Many residents and government officials in Marin County recognize the importance of evacuation planning, but there is no agreement on which agency has the responsibility. In March voters approved a parcel tax that would raise about $19 million each year for the newly formed Marin Wildfire Prevention Authority (WPA), but the county’s Civil Grand Jury ruled in December that the agency’s plans do not adequately address the issue.
From the Marin Independent Journal:
Part of that funding will go toward studying evacuation routes, creating evacuation maps and clearing vegetation along narrow Marin roads. But the agency does not have the authority or the funding to take on infrastructure projects that could create safer roads for people fleeing wildfires, the grand jury said.
“The grand jury is concerned that Marin’s public may have a false sense of security regarding evacuation routes, thinking that all issues relating to the matter will be handled by the new government agency,” the report says.
While Marin County fire Chief Jason Weber agreed that the wildfire authority doesn’t have the funding to take on road infrastructure projects, he said the agency is taking the initial step in addressing Marin’s evacuation safety problem.
Marin County, population 258,826, is bordered on the west by the Pacific Ocean and stretches from the Golden Gate Bridge north to Bodega Bay and east to Novato and San Pablo Bay.
Evacuation planning will likely point out a need for road infrastructure projects, for which the WPA does not have funding. The Transportation Authority of Marin, or TAM, is the only agency in the county with access to funding and authority over countywide transportation projects. The grand jury recommended that a representative from TAM serve as a non-voting member of the WPA.

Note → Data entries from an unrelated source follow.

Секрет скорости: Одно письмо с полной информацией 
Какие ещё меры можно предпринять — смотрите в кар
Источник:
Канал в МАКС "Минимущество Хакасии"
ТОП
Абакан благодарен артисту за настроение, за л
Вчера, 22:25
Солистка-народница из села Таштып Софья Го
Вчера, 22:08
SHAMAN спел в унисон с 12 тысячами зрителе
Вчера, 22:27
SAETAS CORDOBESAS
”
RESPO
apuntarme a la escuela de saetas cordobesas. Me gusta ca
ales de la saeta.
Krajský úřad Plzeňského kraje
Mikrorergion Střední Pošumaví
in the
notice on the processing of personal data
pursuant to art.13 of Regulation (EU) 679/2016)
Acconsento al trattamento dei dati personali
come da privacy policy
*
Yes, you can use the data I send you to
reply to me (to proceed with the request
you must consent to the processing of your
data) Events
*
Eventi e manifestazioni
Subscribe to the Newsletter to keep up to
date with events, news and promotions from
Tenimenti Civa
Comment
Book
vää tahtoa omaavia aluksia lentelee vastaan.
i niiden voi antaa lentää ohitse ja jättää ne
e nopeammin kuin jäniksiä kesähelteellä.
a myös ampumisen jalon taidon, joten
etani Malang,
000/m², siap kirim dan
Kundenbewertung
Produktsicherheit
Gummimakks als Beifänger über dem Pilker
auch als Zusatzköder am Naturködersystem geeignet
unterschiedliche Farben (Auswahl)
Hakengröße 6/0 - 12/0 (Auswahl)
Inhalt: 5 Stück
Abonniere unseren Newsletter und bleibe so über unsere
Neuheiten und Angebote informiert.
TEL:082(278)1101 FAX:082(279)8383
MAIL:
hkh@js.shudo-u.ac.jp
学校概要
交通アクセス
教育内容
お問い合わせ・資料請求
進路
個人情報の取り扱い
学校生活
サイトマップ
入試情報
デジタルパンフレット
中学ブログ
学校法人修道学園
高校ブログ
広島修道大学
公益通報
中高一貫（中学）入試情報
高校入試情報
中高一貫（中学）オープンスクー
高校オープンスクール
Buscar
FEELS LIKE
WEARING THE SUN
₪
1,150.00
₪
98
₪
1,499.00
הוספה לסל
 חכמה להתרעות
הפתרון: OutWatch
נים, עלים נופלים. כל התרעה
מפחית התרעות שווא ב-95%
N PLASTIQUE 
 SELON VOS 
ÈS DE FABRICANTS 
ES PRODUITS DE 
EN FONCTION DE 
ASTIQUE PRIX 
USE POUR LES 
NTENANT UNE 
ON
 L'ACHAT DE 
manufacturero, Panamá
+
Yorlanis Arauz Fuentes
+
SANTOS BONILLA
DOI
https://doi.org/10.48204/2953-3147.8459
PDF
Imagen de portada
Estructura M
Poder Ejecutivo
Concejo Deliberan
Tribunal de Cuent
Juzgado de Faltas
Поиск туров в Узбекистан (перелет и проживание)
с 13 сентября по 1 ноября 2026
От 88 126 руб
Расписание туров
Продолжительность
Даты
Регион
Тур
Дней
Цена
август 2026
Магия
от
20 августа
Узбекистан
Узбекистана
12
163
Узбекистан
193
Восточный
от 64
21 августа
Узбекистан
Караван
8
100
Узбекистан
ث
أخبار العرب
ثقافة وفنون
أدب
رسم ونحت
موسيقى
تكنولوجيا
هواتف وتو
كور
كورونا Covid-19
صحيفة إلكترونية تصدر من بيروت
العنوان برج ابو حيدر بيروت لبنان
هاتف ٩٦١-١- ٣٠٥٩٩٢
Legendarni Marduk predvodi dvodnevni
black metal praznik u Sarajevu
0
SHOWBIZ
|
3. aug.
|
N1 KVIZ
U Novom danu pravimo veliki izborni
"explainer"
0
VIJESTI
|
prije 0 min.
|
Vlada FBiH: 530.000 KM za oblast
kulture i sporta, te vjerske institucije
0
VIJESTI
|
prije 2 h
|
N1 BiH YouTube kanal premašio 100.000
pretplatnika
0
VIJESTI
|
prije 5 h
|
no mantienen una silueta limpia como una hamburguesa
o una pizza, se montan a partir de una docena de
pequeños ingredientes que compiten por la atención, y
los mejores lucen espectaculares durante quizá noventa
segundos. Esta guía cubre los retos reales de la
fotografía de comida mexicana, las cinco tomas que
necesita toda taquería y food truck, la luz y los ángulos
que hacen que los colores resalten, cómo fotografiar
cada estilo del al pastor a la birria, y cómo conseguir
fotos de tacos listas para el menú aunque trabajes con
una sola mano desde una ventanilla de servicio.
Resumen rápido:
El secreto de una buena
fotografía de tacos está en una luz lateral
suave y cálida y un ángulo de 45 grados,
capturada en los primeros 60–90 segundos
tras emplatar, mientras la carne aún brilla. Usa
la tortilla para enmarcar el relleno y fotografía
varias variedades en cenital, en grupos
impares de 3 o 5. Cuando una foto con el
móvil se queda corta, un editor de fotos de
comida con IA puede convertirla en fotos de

Fire officials in Marin County have identified “choke points” where residents are likely to get caught in congestion when evacuating from wildfires. Since many of those run through multiple jurisdictions, the grand jury said TAM should serve as the coordinating agency but TAM officials “continue to deny that the agency has any role or responsibility for considering evacuation needs in its transportation projects.”
Community infrastructure and planning was one of the six categories of actions Wildfire Today pointed out in April, 2019 that must be taken to reduce the impact of wildfires on communities. That category includes:
- Distance to nearby structures
- Evacuation capability and planning
- Safety zones where residents can shelter in place
- Road and driveway width, wide enough for large fire trucks
- Turnarounds at the end of roads
- Signage, and
- Emergency water supply.
The other five categories that need to be considered in fire-prone communities are home spacing/lot size; envelope of the structure itself; home ignition zone; wildland-urban interface; and fire codes.